Postby Yhtapmys » Sat Feb 17, 2007 8:09 pm

Dennis Day Prepares for Video Debut
By BOB THOMAS
HOLLYWOOD, Nov. 27. — (AP) — Eugene Denis McNulty, better known as Dennis Day, portrays a dim-witted character on The Jack Benny radio show. If Day is dumb, many another show business personality would like to have the same brand of ignorance.
Here are some examples of Day's dumbness.
1. After years of biding his time, he landed himself a fat movie contract with Twentieth-Fox.
2. He is the only Fox player who has television rights.
3. He just signed a TV contract with NBC after weeks of bidding by that network and CBS.
Day, who talks like a normal human being and not the breathless, half-baked character he plays on the radio, indicated that he doesn't believe in rushing into things.

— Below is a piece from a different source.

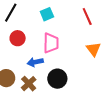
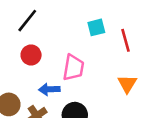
cyan square: (47, 14) -> (96, 27), moved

He has had many movie offers but not until a couple of years ago did he sign up for one picture a year at Fox. The deal kept him a free agent for TV, while most other movie contract players were prohibited from the new medium.
New Film
The tenor is presently working in "Thie Girl Next Door" and will play a whimsical ax murderer in his next film. He has another film to follow that one, and so his TV show may not debut until the fall of 1952.
"They wanted me to start in January," he said. "But since I'm virtually doing three pictures a year instead of one, I may have to put the TV show off. Anyway, I'm in no hurry to get started. I've seen too many performers jump into TV before they were ready. Now the public is getting tired of them."

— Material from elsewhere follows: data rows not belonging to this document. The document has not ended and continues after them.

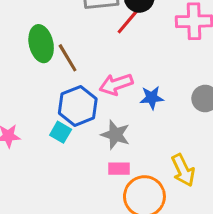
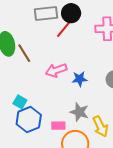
blue hexagon: (78, 106) -> (29, 120), moved
gray star: (115, 135) -> (79, 112), moved

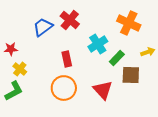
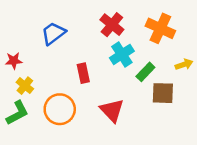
red cross: (70, 20) -> (112, 25), moved
orange circle: (64, 88) -> (60, 109), moved
red triangle: (103, 90) -> (112, 110), moved

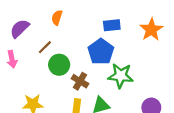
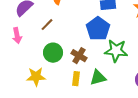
green circle: (59, 65) -> (53, 53), moved

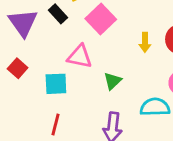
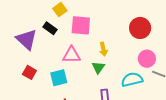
pink square: (101, 19) -> (81, 25), turned -30
yellow arrow: (145, 42) -> (103, 49), moved

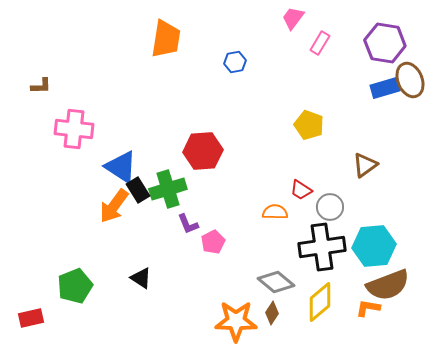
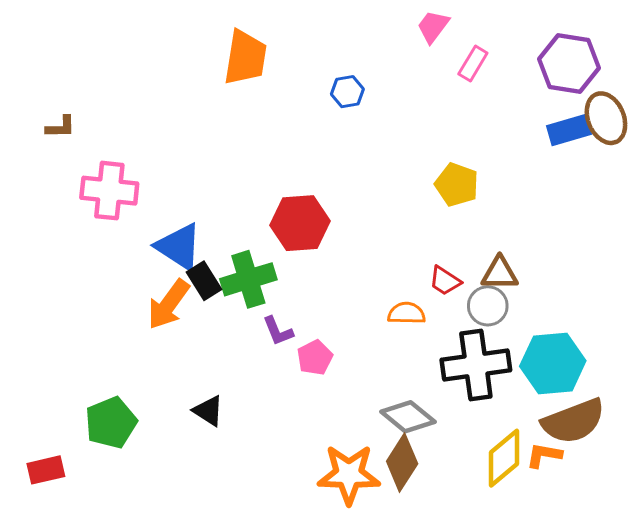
brown triangle: (365, 165) -> (500, 273), moved, turned 36
yellow diamond: (320, 302) -> (504, 458), moved
brown diamond: (272, 313) -> (402, 463), size x1.6

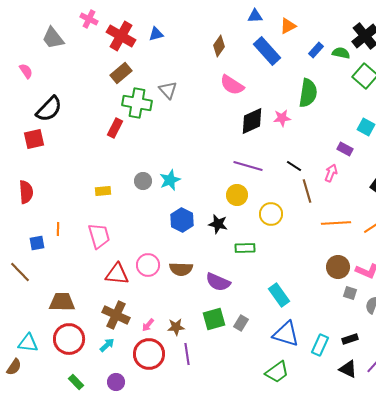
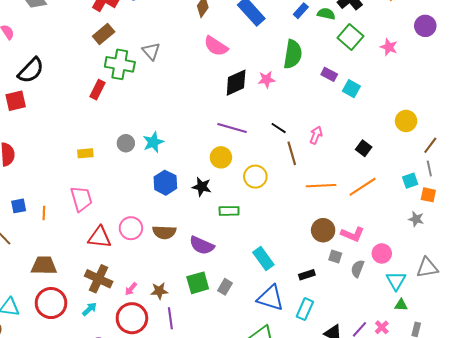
purple rectangle: (345, 149) -> (329, 74), moved
orange line: (58, 229) -> (44, 213), moved
black rectangle: (350, 339) -> (307, 275), moved

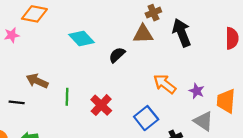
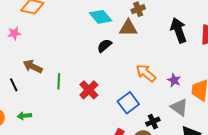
black arrow: (182, 33) -> (178, 30), moved
pink star: (12, 35) -> (14, 33), moved
cyan diamond: (82, 38) -> (101, 17), moved
black line: (17, 102) -> (14, 85), turned 56

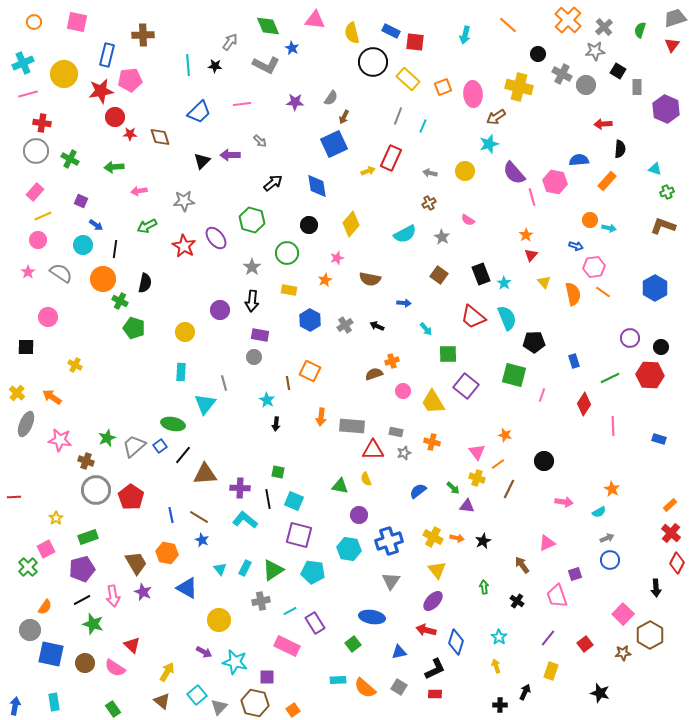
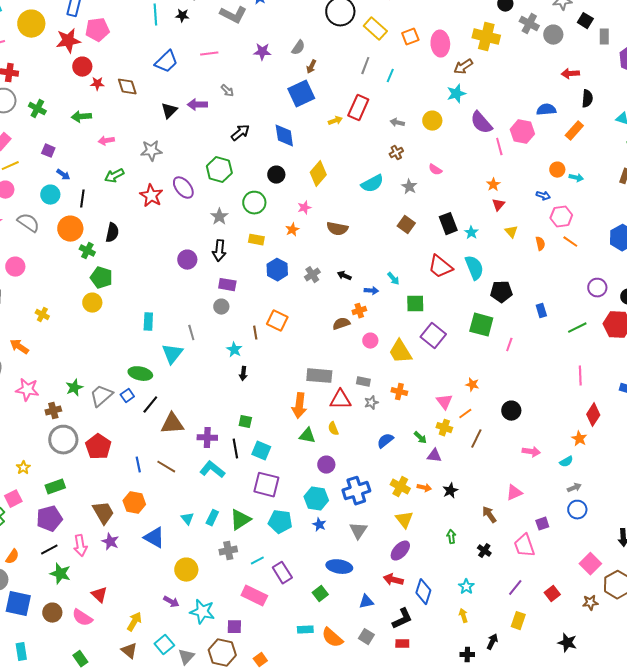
orange semicircle: (573, 294) -> (540, 244), size x0.6
blue arrow: (404, 303) -> (371, 291), moved
yellow circle: (185, 332) -> (92, 303), moved
red diamond: (584, 404) -> (593, 415), moved
orange arrow: (321, 417) -> (299, 406), moved, size x1.4
brown cross: (86, 461) -> (53, 411), turned -35
blue star: (202, 540) -> (319, 525), moved

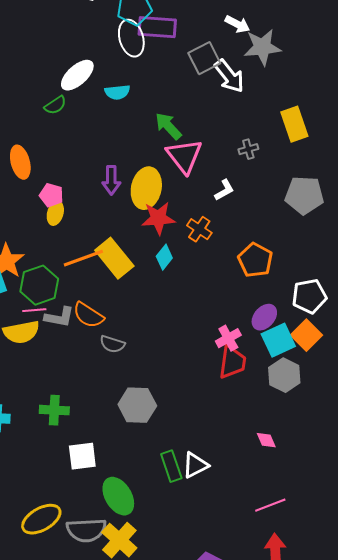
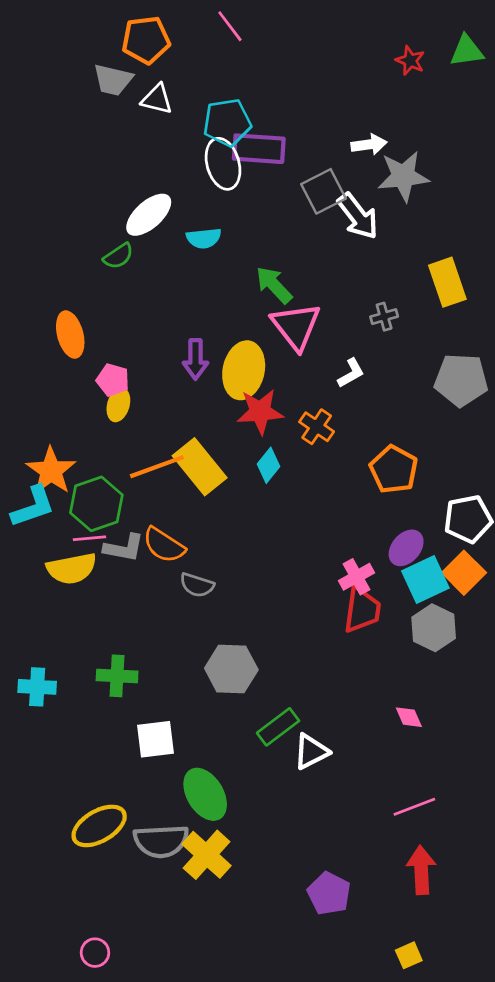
white arrow: (237, 24) -> (369, 145), turned -35
green rectangle: (171, 466) -> (278, 727), moved, turned 72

A few weeks ago, Day was in the enviable position of being wooed by the networks. Each day, top emissaries from NBC and CBS would visit him at the studio. Each call hiked the bidding price up a notch. Finally he accepted NBC's offer.
Variety Show
"It will be a variety show format," he said. "I made pilot films of both kinds—variety show and situation comedy along the lines of my air show. The situation comedy show turned out to be deadly. It just doesn't seem adaptable to TV."
Day indicated that he would concentrate on getting good writing for his show, "That is the most important element in a show's success," he said. "The trouble with a lot of the writing on TV today is that the writers are still thinking in terms of radio technique. They concentrate on gags. Fortunately there are a lot of new young writers coming who realize that TV depends on sight, not gags."
May Drop Radio
Day's own radio program is off the air and he said he might be giving up radio altogether.

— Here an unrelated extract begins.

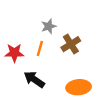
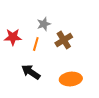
red star: (14, 53) -> (13, 37), moved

"Jack (Benny) may drop his air show after this season," he reported. "Jack was very happy with his last TV show and thinks he has found the format that will work for him in TV. And I think he's right. He was playing the real Jack Benny and people loved him."
With Benny and others threatening to desert it, what will happen to radio?
"I guess it will be limited to recorded shows and music," Day observed. "Daytime radio will still be the same, but all the big nighttime shows will be dropping off. There's no money in radio any more."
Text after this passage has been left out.